In May 1998, India and Pakistan were officially declared nuclear weapons states. How
Pakistan acquired its nuclear capability has been explored in great
depth by the formidable investigative duo of Adrian Levy and Catherine
Scott-Clark in their riveting book, Deception: Pakistan, the United States and the Global Nuclear Weapons Conspiracy,
which gives the subject a trenchant analysis, from genesis to
consummation. The pace quickened in the 1960s with the admission of the
Pakistan foreign minister, Agha Shahi, of China’s confidential promise
to aid Pakistan’s quest for nuclear weapon capability with cost-free
access to Beijing’s most prized technological secrets, and its denouement
was reached in 1990 with the gift of a tested, readymade Chinese
nuclear device to Islamabad. Well before this, the Pakistani rogue
scientist A.Q. Khan, working at a nuclear facility in Holland, purloined
a treasure-trove of its advanced nuclear technologies. Khan’s imminent
arrest by the Dutch government was thwarted by the personal intervention
of the US president, Ronald Reagan, whose neocon-infested
administration viewed Pakistan as a high priority asset in the struggle
with the former Soviet Union in Afghanistan. When Richard Barlow, a
senior Central Intelligence Agency officer, kept badgering his superiors
about Khan’s clandestine proliferation activities, he was declared
mentally disturbed and unceremoniously sacked. The US’s own crusade in
Afghanistan included jihadi levies like al Qaida, the Taliban and
their disparate associates. The nexus of war and politics has given
rise to strange bedfellows down the ages, so why should ours be any
different? As Levy and Scott-Clark reveal in their robust narrative,
deceit, double talk, double-cross and multiple casuistries continued to
gain traction in the crime syndicate march of folly. The George W. Bush
administration’s “War on Terror” shows few signs of abating. The Barack
Obama dispensation’s pitiless drone strikes, which make no distinction
between the culpable and the innocent, and the mass surveillance
techniques of the national security State are now part of the official
US canon. F.D. Roosevelt’s call for freedom from fear is dead in the
water. Bush and Obama prefer to describe US policies in Iraq and Libya,
Afghanistan and Pakistan as promotional exercises for peace, stability
and the furtherance of human rights, the last appearing to exclude the
primary right to life. Traumatized populations see only a desolation,
from whose fissures have emerged a murderous horde of jihadis of
the Islamic State, terrorizing and executing minority Christians and
Yazidis at will, communities embedded in the land across the centuries;
those fortunate to escape their hideous fate hear only the wails of the
bereaved and the maimed.
Christine Fair asks why her country, the US, had given Pakistan a military and financial aid package worth $20 billion,
its rite of Congressional passage bearing the imprimatur of the
senators, John Kerry (now the secretary of state) and Dick Lugar. China
is a parallel profligate donor to Islamabad’s military coffers. Question
follows question in the fog of war where truth is often the first
casualty. How does the Pakistani conundrum in the Sino-American
relationship square with their intensifying political rivalry? Is this
leavened by a discreet strategic understanding? And what does this augur
for India and the Asia-Pacific region? Pakistan is a case of the best
laid plans of mice and men gone badly astray. Bleeding India is an
expensive business, particularly when the assailant is self-destructing
with a thousand cuts.
Kemal Ataturk’s caution to Turkey’s new
national assembly in 1921, in the wake of the Ottoman defeat in World
War I, has a searing relevance for contemporary jihadi States.

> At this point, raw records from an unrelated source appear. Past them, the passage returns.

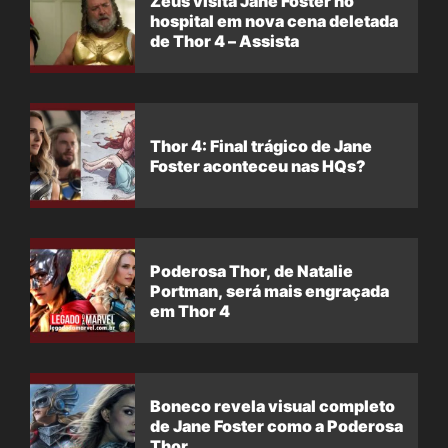
Zeus visita Jane Foster no
hospital em nova cena deletada
de Thor 4 – Assista
Thor 4: Final trágico de Jane
Foster aconteceu nas HQs?
Poderosa Thor, de Natalie
Portman, será mais engraçada
em Thor 4
Boneco revela visual completo
de Jane Foster como a Poderosa
Thor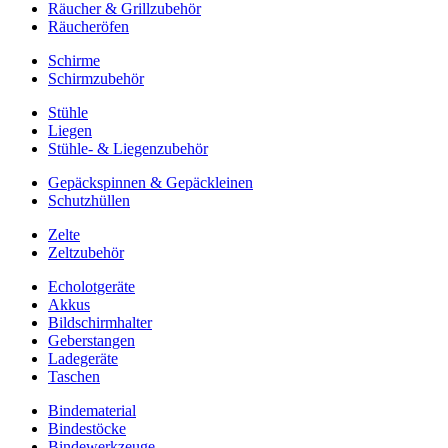
Räucher & Grillzubehör
Räucheröfen
Schirme
Schirmzubehör
Stühle
Liegen
Stühle- & Liegenzubehör
Gepäckspinnen & Gepäckleinen
Schutzhüllen
Zelte
Zeltzubehör
Echolotgeräte
Akkus
Bildschirmhalter
Geberstangen
Ladegeräte
Taschen
Bindematerial
Bindestöcke
Bindewerkzeuge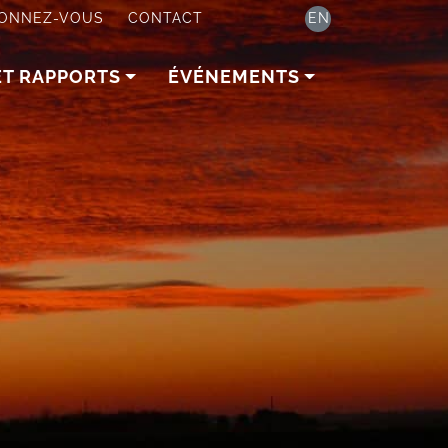
ONNEZ-VOUS
CONTACT
EN
ET RAPPORTS
ÉVÉNEMENTS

“We did not serve pan-Islamism. We said we would, but we didn’t… Rather
than run after ideas which we did not and could not realize… let us
return to our natural, legitimate limits. And let us know our limits…
those who conquer by the sword are doomed to be overcome by those who
conquer with the plough, and finally, to give place to them. That is
what happened to the Ottoman Empire.”